▸ **DIRECTIONS FOR THIS TASK**
If a line in the data contains "button", copy it out.

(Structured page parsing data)
——

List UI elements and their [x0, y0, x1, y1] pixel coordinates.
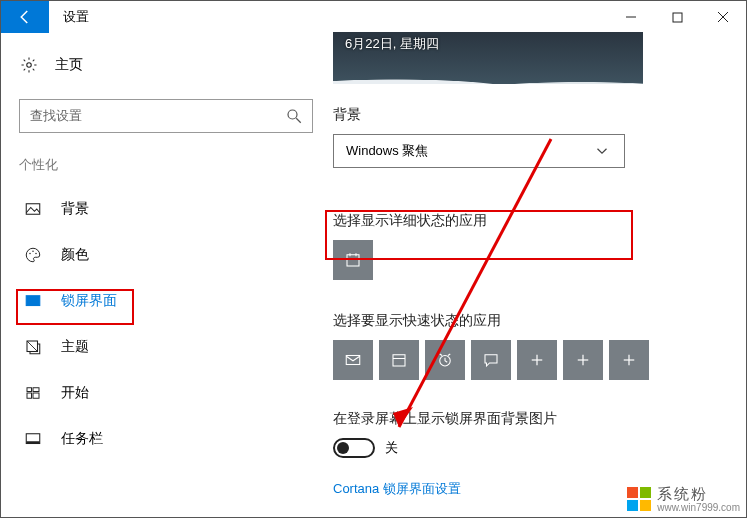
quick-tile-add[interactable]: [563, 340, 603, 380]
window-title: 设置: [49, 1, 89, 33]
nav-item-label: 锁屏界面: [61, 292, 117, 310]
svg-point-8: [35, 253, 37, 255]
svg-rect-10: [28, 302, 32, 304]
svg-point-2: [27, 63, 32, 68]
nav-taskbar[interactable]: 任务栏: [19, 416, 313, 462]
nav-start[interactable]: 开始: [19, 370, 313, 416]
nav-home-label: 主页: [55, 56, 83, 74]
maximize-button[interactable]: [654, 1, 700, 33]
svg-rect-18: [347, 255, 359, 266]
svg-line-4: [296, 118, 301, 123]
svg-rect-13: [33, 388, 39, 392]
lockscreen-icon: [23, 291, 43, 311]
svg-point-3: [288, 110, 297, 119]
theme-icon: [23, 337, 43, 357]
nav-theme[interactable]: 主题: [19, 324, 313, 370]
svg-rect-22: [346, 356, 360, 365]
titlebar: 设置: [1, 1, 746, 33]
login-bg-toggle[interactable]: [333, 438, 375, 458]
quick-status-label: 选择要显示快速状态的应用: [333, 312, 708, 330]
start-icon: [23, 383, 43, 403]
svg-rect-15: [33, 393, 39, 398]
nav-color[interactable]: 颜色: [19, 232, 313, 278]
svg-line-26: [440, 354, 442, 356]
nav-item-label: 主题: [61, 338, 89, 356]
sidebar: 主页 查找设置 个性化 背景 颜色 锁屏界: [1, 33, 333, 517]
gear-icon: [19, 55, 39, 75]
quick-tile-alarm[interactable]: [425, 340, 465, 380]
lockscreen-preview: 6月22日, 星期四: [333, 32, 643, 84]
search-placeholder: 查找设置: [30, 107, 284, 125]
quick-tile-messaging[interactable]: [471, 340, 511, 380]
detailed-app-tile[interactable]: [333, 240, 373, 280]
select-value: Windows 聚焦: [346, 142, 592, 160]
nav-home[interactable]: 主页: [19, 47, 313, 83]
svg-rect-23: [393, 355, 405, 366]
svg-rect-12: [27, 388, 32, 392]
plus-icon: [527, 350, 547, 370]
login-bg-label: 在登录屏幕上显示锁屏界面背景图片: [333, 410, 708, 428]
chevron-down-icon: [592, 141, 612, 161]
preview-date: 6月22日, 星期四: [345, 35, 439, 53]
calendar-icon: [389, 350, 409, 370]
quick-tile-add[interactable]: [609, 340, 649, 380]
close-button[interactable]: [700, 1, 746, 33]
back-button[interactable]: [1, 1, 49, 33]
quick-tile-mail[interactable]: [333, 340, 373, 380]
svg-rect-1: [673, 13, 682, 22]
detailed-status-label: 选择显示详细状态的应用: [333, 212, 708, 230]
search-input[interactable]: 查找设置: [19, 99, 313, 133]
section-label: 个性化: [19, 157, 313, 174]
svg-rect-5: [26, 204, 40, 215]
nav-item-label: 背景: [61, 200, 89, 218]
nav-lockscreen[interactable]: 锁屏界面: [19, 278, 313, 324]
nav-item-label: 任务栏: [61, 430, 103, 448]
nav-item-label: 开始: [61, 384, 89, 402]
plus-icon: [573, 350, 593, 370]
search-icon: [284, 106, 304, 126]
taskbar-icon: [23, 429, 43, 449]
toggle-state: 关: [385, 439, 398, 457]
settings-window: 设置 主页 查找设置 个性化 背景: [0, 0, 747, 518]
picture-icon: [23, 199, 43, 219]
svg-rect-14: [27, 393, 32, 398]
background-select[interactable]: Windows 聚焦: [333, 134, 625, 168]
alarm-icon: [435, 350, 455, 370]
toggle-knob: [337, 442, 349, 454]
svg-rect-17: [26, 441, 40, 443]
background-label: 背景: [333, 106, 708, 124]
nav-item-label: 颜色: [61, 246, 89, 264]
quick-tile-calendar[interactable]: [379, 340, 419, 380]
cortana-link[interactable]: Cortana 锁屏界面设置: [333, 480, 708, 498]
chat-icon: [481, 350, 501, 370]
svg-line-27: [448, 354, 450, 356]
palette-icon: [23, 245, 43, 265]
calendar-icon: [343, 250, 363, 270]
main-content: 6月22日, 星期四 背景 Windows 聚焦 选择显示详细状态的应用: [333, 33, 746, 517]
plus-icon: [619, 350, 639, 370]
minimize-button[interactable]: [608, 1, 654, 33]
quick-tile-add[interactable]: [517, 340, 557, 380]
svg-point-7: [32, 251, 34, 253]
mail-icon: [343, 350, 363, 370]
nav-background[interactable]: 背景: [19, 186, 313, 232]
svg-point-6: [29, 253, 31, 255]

——

▸ **EXERCISE RESULT**
maximize-button[interactable]: [654, 1, 700, 33]
close-button[interactable]: [700, 1, 746, 33]
back-button[interactable]: [1, 1, 49, 33]
minimize-button[interactable]: [608, 1, 654, 33]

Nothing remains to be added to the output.